先月半ば、近くの年金事務所を訪ねて年金受給のための手続きをしたが、その際その時点では何点か不明なまま残っていた点があったので、それらを確認のために電話をかける。
そうすると音声案内につながり、指示通りボタンを押すと「年金ダイヤル」という相談センターに回線が繋がった。
不明点が明らかになれば相手機関がどこでもいいので、出てきた相手に基礎年金番号を告げる。それを相手が知らなければ状況の確認はできないと思ったから。
すると、まず要件を言えと。ならばとこちらの要件を伝えると、基礎年金番号を言えと。「さっき言ったじゃないか」との言葉を呑み込んでもう一度伝える。

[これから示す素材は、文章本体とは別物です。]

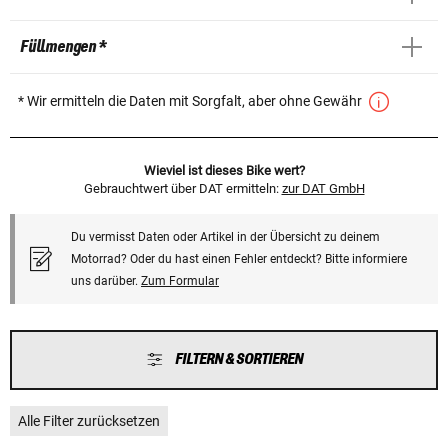
Füllmengen *
* Wir ermitteln die Daten mit Sorgfalt, aber ohne Gewähr
Wieviel ist dieses Bike wert?
Gebrauchtwert über DAT ermitteln:
zur DAT GmbH
Du vermisst Daten oder Artikel in der Übersicht zu deinem
Motorrad? Oder du hast einen Fehler entdeckt? Bitte informiere
uns darüber.
Zum Formular
FILTERN & SORTIEREN
Alle Filter zurücksetzen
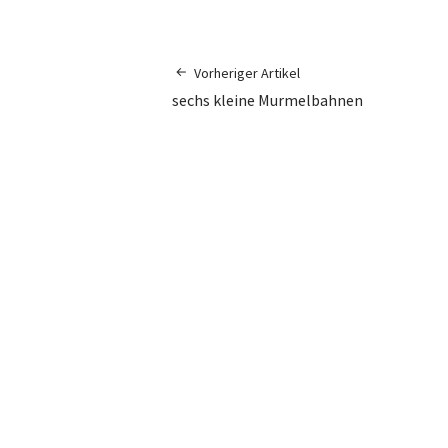
Vorheriger Artikel
sechs kleine Murmelbahnen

「本人確認をします。そのため6点お訊ねします」という。ああ、金融機関なんかとの通話の際にいつもやらされるアレである。が、普通は4点確認なので、2つほど多い!? 面倒くさい。
プラスαの2点は、配偶者の名前と誕生日だった。だが、なぜ配偶者のことを聞くのか。しかも、僕が「フルネーム」を答えているのに、「配偶者のフルネームは?」と訊いてくる。
「フルネームですか」と僕。「はい、奥様のフルネームです」と相手職員(のちに職員ではないことが判明するが)。
ふと選択的夫婦別姓のことが頭に浮かび、特殊法人日本年金機構はひょっとして選択的夫婦別姓を支持しているのか訊いてみた。
しばしの沈黙の時間。明らかに回答に困っているような様子。「事実婚という関係で、苗字が違うというケースもありますから」と言ってきた。
そりゃそうだろうけど、だがそうしたことと僕の年金支給額が関係するかというと、関係しない。日本年金機構 の老齢基礎年金と老齢厚生年金は、受給者本人の加入記録・報酬額・加入期間によって決まるもので配偶者の現在の収入や所得によって減額されることは通常ないのだから。ましてや事実婚は話の筋から完全に外れている。
なので、あらためてなぜ配偶者のフルネームを確認するのか訊ねたのだけど、結局「そうするようになっているので」としか答えが返ってこない。
埒があかないので、あなたは日本年金機構から仕事を受託しているコールセンターの方ですかと訊ねたら、すんなり「そうです」と。自分たちは与えられたマニュアル通りにやっているだけなのですと。
なるほどね。最後に年金機構本部の連絡先を尋ねたら、知らされていないと言われた(本当かどうか分からないが)。